Google services in some parts of the world were briefly interrupted Thursday morning as a result of a routing error at an Internet service provider (ISP) in India.
As a result, traffic bound for Google from different parts of the world was incorrectly routed through India for some time, causing service delays and interruptions for people on different ISP networks around the world.
Doug Madory, director of Internet analysis at Internet performance company Dyn Research, reported the problem in a blog post Thursday morning. Among the ISPs that accepted the incorrect routing from the Indian ISP were U.S. carriers Cogent and Level 3, France’s Orange, Singapore Telecom and Pakistan Telecom, Madory said.
The problem started when Indian broadband provider Hathway incorrectly announced transit routes to Google to its Indian transit provider Bharti Airtel, Madory said in an interview with eWEEK.
Hathway, like many ISPs around the world, maintains what is known as a peering relationship with Google and presumably other major content providers, Madory said. Peering relationships allow ISPs to directly exchange traffic with companies like Google without having to go through an intermediary transit provider. In this case, for example, Hathway’s peering relationship with Google allows it to directly exchange traffic with Google using specific Internet routes between the two companies. Such private routes are typically faster and cheaper for the ISPs and are meant only for the partners in a peering arrangement.
“In this case, the Indian provider leaked those routes to one of their transit providers,” which, in turn, announced the routes to the rest of the Internet, Madory said.
Not all ISPs accepted the leaked routes, but in situations where they did, traffic bound for Google was redirected through the Airtel and Hathway networks.

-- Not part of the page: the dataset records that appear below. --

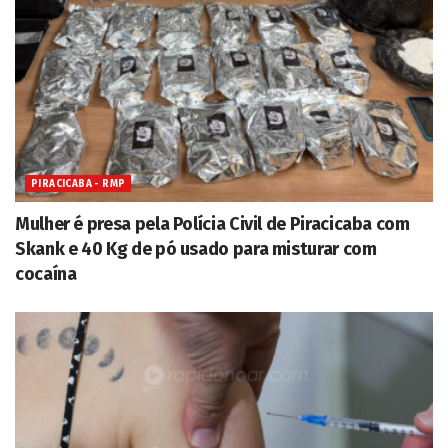
PIRACICABA - RMP
Mulher é presa pela Polícia Civil de Piracicaba com
Skank e 40 Kg de pó usado para misturar com
cocaína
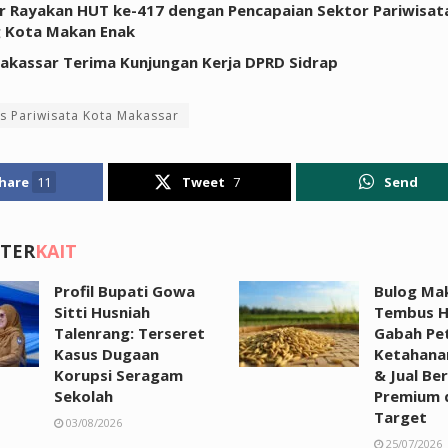
 Rayakan HUT ke-417 dengan Pencapaian Sektor Pariwisat
g Kota Makan Enak
akassar Terima Kunjungan Kerja DPRD Sidrap
s Pariwisata Kota Makassar
hare
11
Tweet
7
Send
 TER
KAIT
Profil Bupati Gowa
Bulog Ma
Sitti Husniah
Tembus H
Talenrang: Terseret
Gabah Pet
Kasus Dugaan
Ketahana
Korupsi Seragam
& Jual Be
Sekolah
Premium d
Target
03/08/2026
25/07/2026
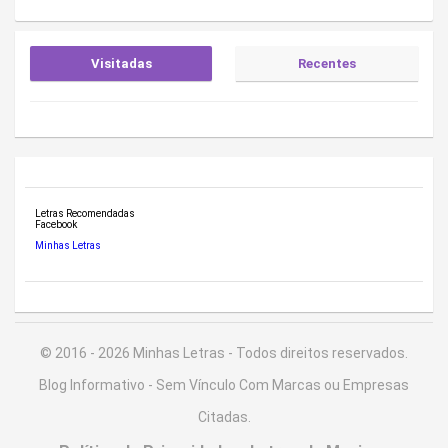
Visitadas
Recentes
Letras Recomendadas
Facebook
Minhas Letras
© 2016 - 2026 Minhas Letras - Todos direitos reservados.
Blog Informativo - Sem Vínculo Com Marcas ou Empresas
Citadas.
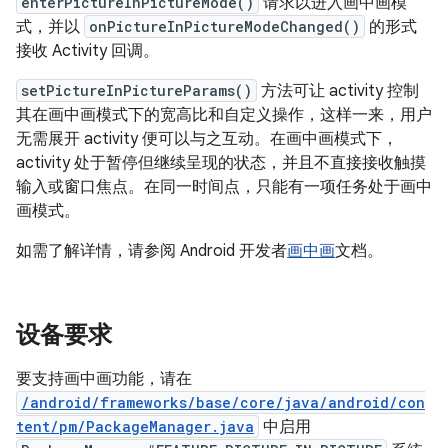
enterPictureInPictureMode()
请求以进入画中画模
式，并以
onPictureInPictureModeChanged()
的形式
接收 Activity 回调。
setPictureInPictureParams()
方法可让 activity 控制
其在画中画模式下的宽高比和自定义操作，这样一来，用户
无需展开 activity 便可以与之互动。在画中画模式下，
activity 处于暂停但继续呈现的状态，并且不直接接收触摸
输入或窗口焦点。在同一时间点，只能有一项任务处于画中
画模式。
如需了解详情，请参阅 Android 开发者
画中画
文档。
设备要求
要支持画中画功能，请在
/android/frameworks/base/core/java/android/con
tent/pm/PackageManager.java
中启用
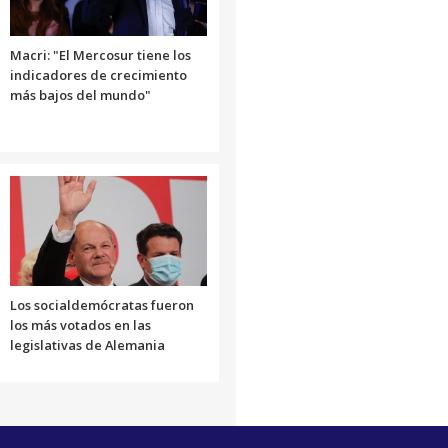
Macri: "El Mercosur tiene los
indicadores de crecimiento
más bajos del mundo"
Los socialdemócratas fueron
los más votados en las
legislativas de Alemania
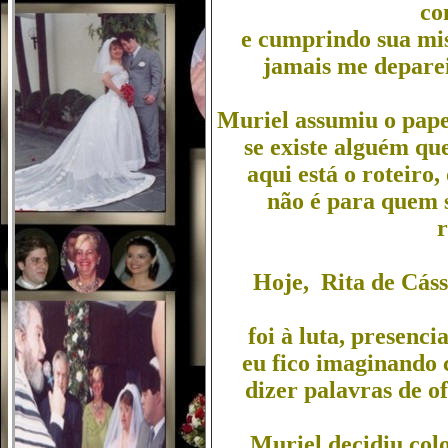
co
e cumprindo sua mis
jamais me depare
Muriel assumiu o papel
se existe alguém qu
aqui está o roteiro, 
não é para quem s
r
Hoje, Rita de Cáss
foi à luta, presenci
eu fico imaginando 
dizer palavras de of
Muriel decidiu col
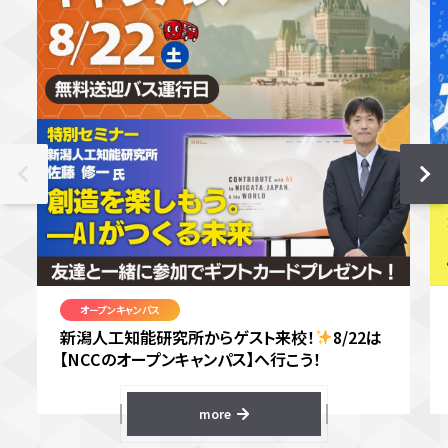
オープンキャンパス
新潟人工知能研究所からゲスト来校！
8/22は
【NCCのオープンキャンパス】へ行こう！
more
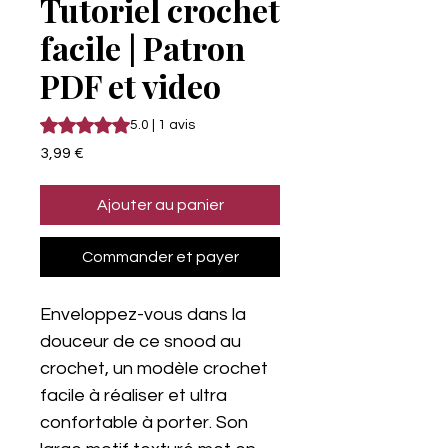
Tutoriel crochet
facile | Patron
PDF et video
La note est de 5.0 sur cinq étoiles selon 1 avis
5.0 | 1 avis
Prix
3,99 €
Ajouter au panier
Commander et payer
Enveloppez-vous dans la
douceur de ce snood au
crochet, un modèle crochet
facile à réaliser et ultra
confortable à porter. Son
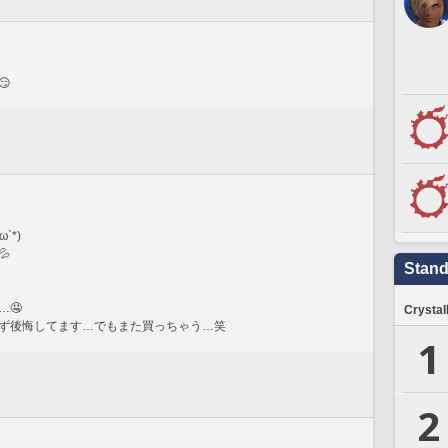

`*)

Stand
🤤
Crystal
ず後悔してます…でもまた買っちゃう…笑
1
2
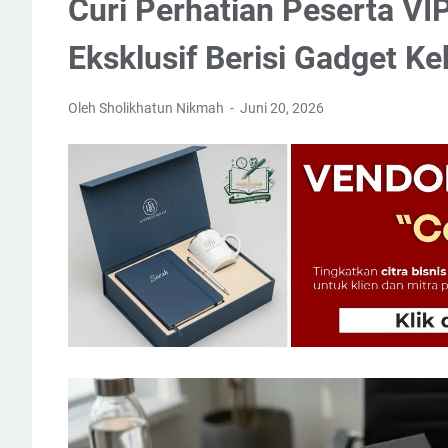
Curi Perhatian Peserta VI
Eksklusif Berisi Gadget Ke
Oleh Sholikhatun Nikmah
Juni 20, 2026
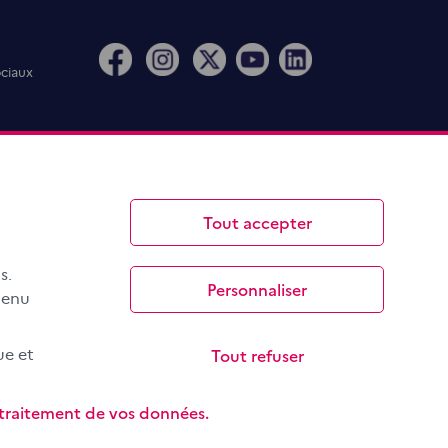
ociaux
Tout accepter
s.
Personnaliser
menu
Tout refuser
ue et
e traitement de vos données.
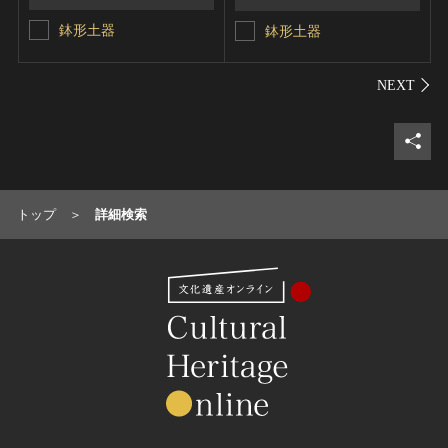
鉢形土器
鉢形土器
シェ
トップ
詳細検索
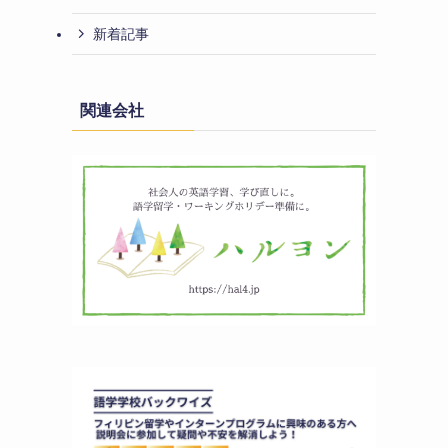
新着記事
関連会社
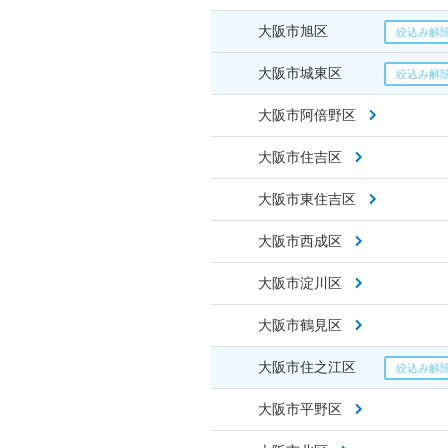
大阪市旭区
大阪市城東区
大阪市阿倍野区
大阪市住吉区
大阪市東住吉区
大阪市西成区
大阪市淀川区
大阪市鶴見区
大阪市住之江区
大阪市平野区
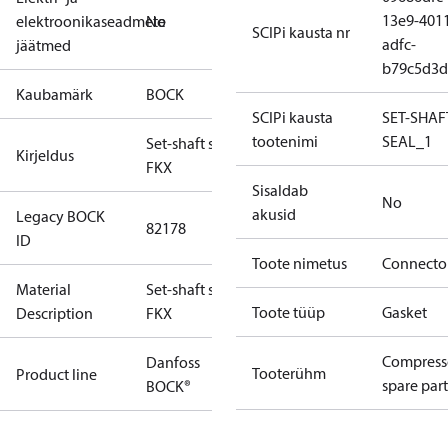
13e9-401
elektroonikaseadmete
No
SCIPi kausta nr
adfc-
jäätmed
b79c5d3d
Kaubamärk
BOCK
SCIPi kausta
SET-SHAF
tootenimi
SEAL_1
Set-shaft seal
Kirjeldus
FKX
Sisaldab
No
akusid
Legacy BOCK
82178
ID
Toote nimetus
Connecto
Material
Set-shaft seal
Toote tüüp
Gasket
Description
FKX
Compress
Danfoss
Tooterühm
Product line
spare part
BOCK®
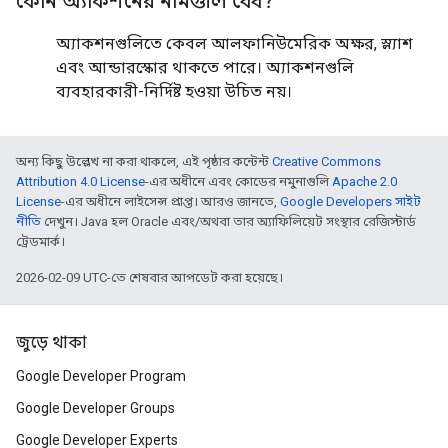
কোন অ্যাকশনের নামগুলি বৈধ?
অ্যাকশনগুলিতে কেবল আলফানিউমেরিক অক্ষর, স্ল্যাশ
এবং আন্ডারস্কোর থাকতে পারে। অ্যাকশনগুলি
ব্যবহারকারী-নির্দিষ্ট হওয়া উচিত নয়।
অন্য কিছু উল্লেখ না করা থাকলে, এই পৃষ্ঠার কন্টেন্ট
Creative Commons
Attribution 4.0 License
-এর অধীনে এবং কোডের নমুনাগুলি
Apache 2.0
License
-এর অধীনে লাইসেন্স প্রাপ্ত। আরও জানতে,
Google Developers সাইট
নীতি
দেখুন। Java হল Oracle এবং/অথবা তার অ্যাফিলিয়েট সংস্থার রেজিস্টার্ড
ট্রেডমার্ক।
2026-02-09 UTC-তে শেষবার আপডেট করা হয়েছে।
জুড়ে থাকা
Google Developer Program
Google Developer Groups
Google Developer Experts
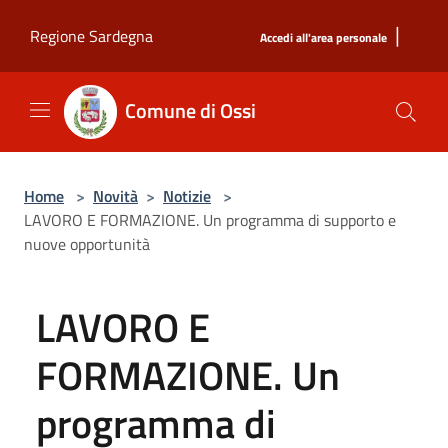
Salta al contenuto principale
|
Regione Sardegna
Accedi all'area personale
Comune di Ossi
Home
>
Novità
>
Notizie
>
LAVORO E FORMAZIONE. Un programma di supporto e
nuove opportunità
LAVORO E
FORMAZIONE. Un
programma di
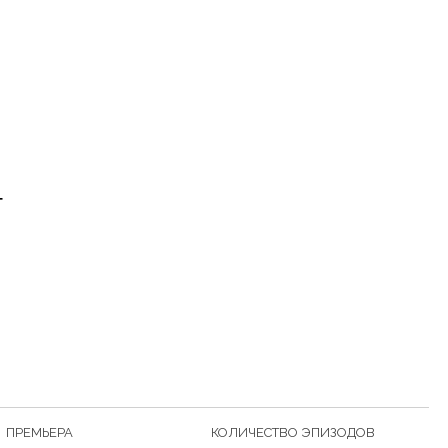
т
ПРЕМЬЕРА
КОЛИЧЕСТВО ЭПИЗОДОВ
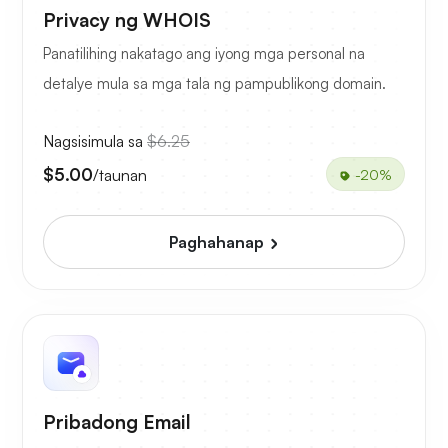
Privacy ng WHOIS
Panatilihing nakatago ang iyong mga personal na
detalye mula sa mga tala ng pampublikong domain.
Nagsisimula sa
$6.25
$5.00
/taunan
-20%
Paghahanap
Pribadong Email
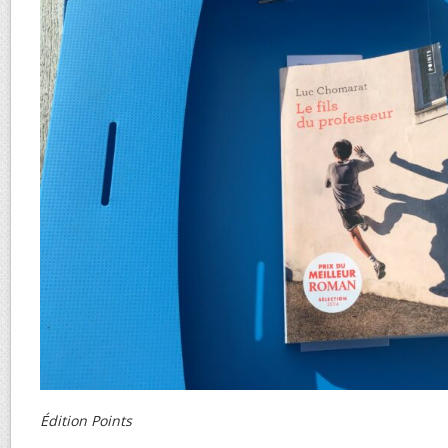
Édition Points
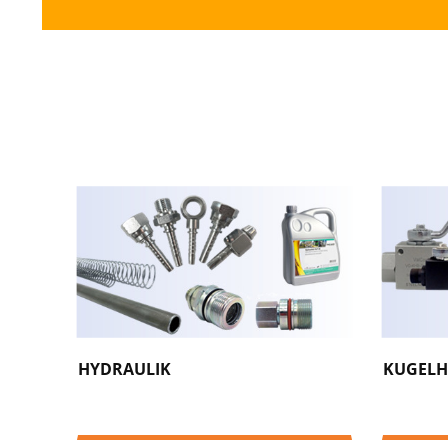
HYDRAULIK
KUGEL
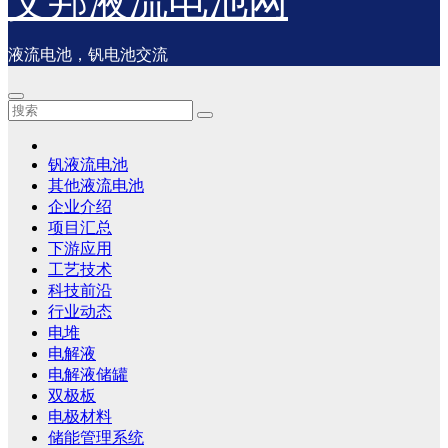
艾邦液流电池网
液流电池，钒电池交流
钒液流电池
其他液流电池
企业介绍
项目汇总
下游应用
工艺技术
科技前沿
行业动态
电堆
电解液
电解液储罐
双极板
电极材料
储能管理系统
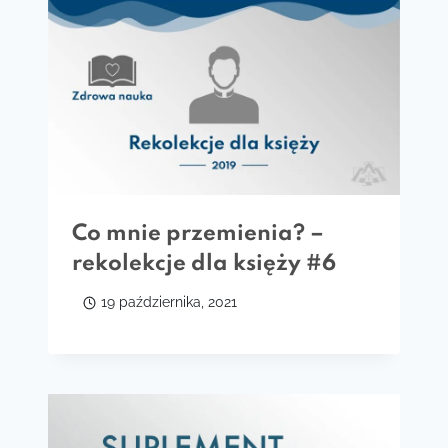
Co mnie przemienia? –
rekolekcje dla księży #6
19 października, 2021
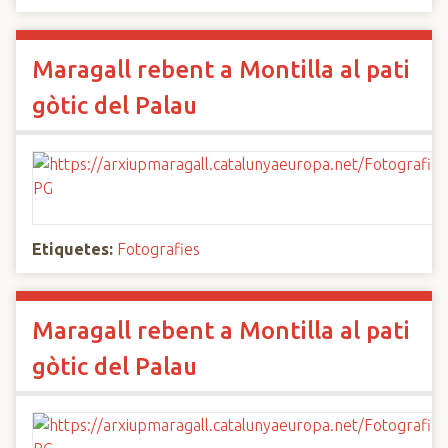
Maragall rebent a Montilla al pati
gòtic del Palau
Etiquetes:
Fotografies
Maragall rebent a Montilla al pati
gòtic del Palau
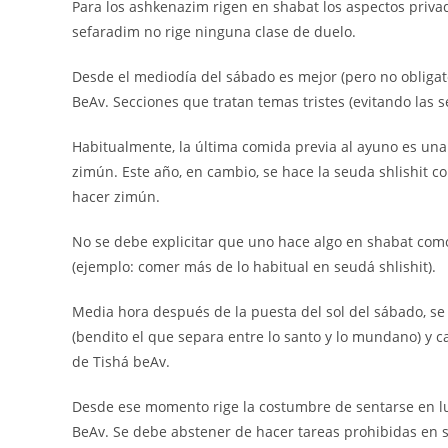
Para los ashkenazim rigen en shabat los aspectos privado
sefaradim no rige ninguna clase de duelo.
Desde el mediodía del sábado es mejor (pero no obligato
BeAv. Secciones que tratan temas tristes (evitando las 
Habitualmente, la última comida previa al ayuno es un
zimún. Este año, en cambio, se hace la seuda shlishit c
hacer zimún.
No se debe explicitar que uno hace algo en shabat com
(ejemplo: comer más de lo habitual en seudá shlishit).
Media hora después de la puesta del sol del sábado, se 
(bendito el que separa entre lo santo y lo mundano) y c
de Tishá beAv.
Desde ese momento rige la costumbre de sentarse en lu
BeAv. Se debe abstener de hacer tareas prohibidas en s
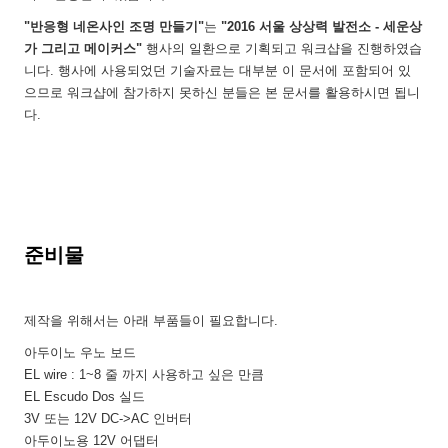
"반응형 네온사인 조명 만들기"
는
"2016 서울 상상력 발전소 - 세운상
가 그리고 메이커스"
행사의 일환으로 기획되고 워크샵을 진행하였습
니다. 행사에 사용되었던 기술자료는 대부분 이 문서에 포함되어 있
으므로 워크샵에 참가하지 못하신 분들은 본 문서를 활용하시면 됩니
다.
준비물
제작을 위해서는 아래 부품들이 필요합니다.
아두이노 우노 보드
EL wire : 1~8 줄 까지 사용하고 싶은 만큼
EL Escudo Dos 실드
3V 또는 12V DC->AC 인버터
아두이노용 12V 어댑터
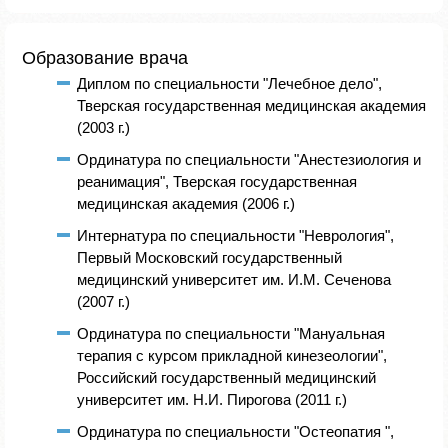
Образование врача
Диплом по специальности "Лечебное дело",
Тверская государственная медицинская академия
(2003 г.)
Ординатура по специальности "Анестезиология и
реанимация", Тверская государственная
медицинская академия (2006 г.)
Интернатура по специальности "Неврология",
Первый Московский государственный
медицинский университет им. И.М. Сеченова
(2007 г.)
Ординатура по специальности "Мануальная
терапия с курсом прикладной кинезеологии",
Российский государственный медицинский
университет им. Н.И. Пирогова (2011 г.)
Ординатура по специальности "Остеопатия ",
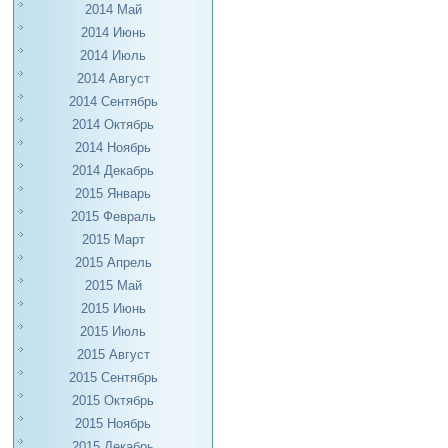
2014 Май
2014 Июнь
2014 Июль
2014 Август
2014 Сентябрь
2014 Октябрь
2014 Ноябрь
2014 Декабрь
2015 Январь
2015 Февраль
2015 Март
2015 Апрель
2015 Май
2015 Июнь
2015 Июль
2015 Август
2015 Сентябрь
2015 Октябрь
2015 Ноябрь
2015 Декабрь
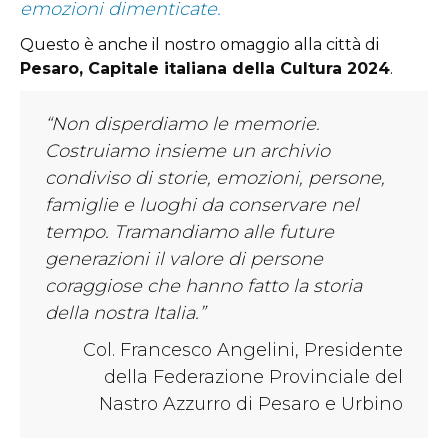
emozioni dimenticate.
Questo è anche il nostro omaggio alla città di
Pesaro, Capitale italiana della Cultura 2024
.
“Non disperdiamo le memorie.
Costruiamo insieme un archivio
condiviso di storie, emozioni, persone,
famiglie e luoghi da conservare nel
tempo. Tramandiamo alle future
generazioni il valore di persone
coraggiose che hanno fatto la storia
della nostra Italia.”
Col. Francesco Angelini, Presidente
della Federazione Provinciale del
Nastro Azzurro di Pesaro e Urbino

“What was happening was that it greatly increased latency,” for people trying to access a range of Google services,” Madory said. “So stuff was timing out. Perhaps the ISP was getting overwhelmed.”
The disruption lasted only about 20 minutes before it was corrected, but it nevertheless highlights the problems that can arise when private routing information between Internet peers enters the public Internet, Madory said. The result can be Internet misdirection on a global scale, he noted, pointing to previous incidents where similar routing leaks have caused major problems.
In one incident, traffic to Microsoft was severely affected as a result of a similar leak of routing information by an ISP in Australia. In that case, people trying to access Microsoft services from different parts of the world were routed through the Australian ISP, and delays and service disruptions resulted.
In another incident, a routing leak by a Pennsylvania-based hosting company ended up disrupting traffic in such faraway regions as Pakistan and Bulgaria, Madory said. Sometimes, such errors can remain undetected for days and are the cause for prolonged service degradations, he said.
For content networks like Google, such routing accidents can be problematic, Madory said. “Somebody else has the ability to mess up their traffic. So there’s a bit of trust they need to have with their peers,” when entering peering relationships, he said.
Network monitoring and routing security company BGPMon said that, in all, 336 Google prefixes were affected during Thursday morning’s incident.
“The leaked routes were detected by a few dozen of our European peers at several European Internet Exchanges, including the London Internet Exchange, the Amsterdam Internet Exchange as well as the Moscow Internet Exchange,” Andree Toonk, BGPMon’s manager of network engineering, said in a blog post.
“The list of networks that selected this leaked path to reach Google included a large national telecom provider based in Europe as well as a global Tier1 provider,” he said.
Though Thursday’s hiccup was caused entirely by a third-party, this is the second time in less than a month that Google has suffered a service issue.
In February, the company blamed a software glitch in an internal system for a two-hour service disruption of its Google’s Compute Engine cloud infrastructure hosting service.
Google did not respond to a request for comment on Thursday’s service disruption.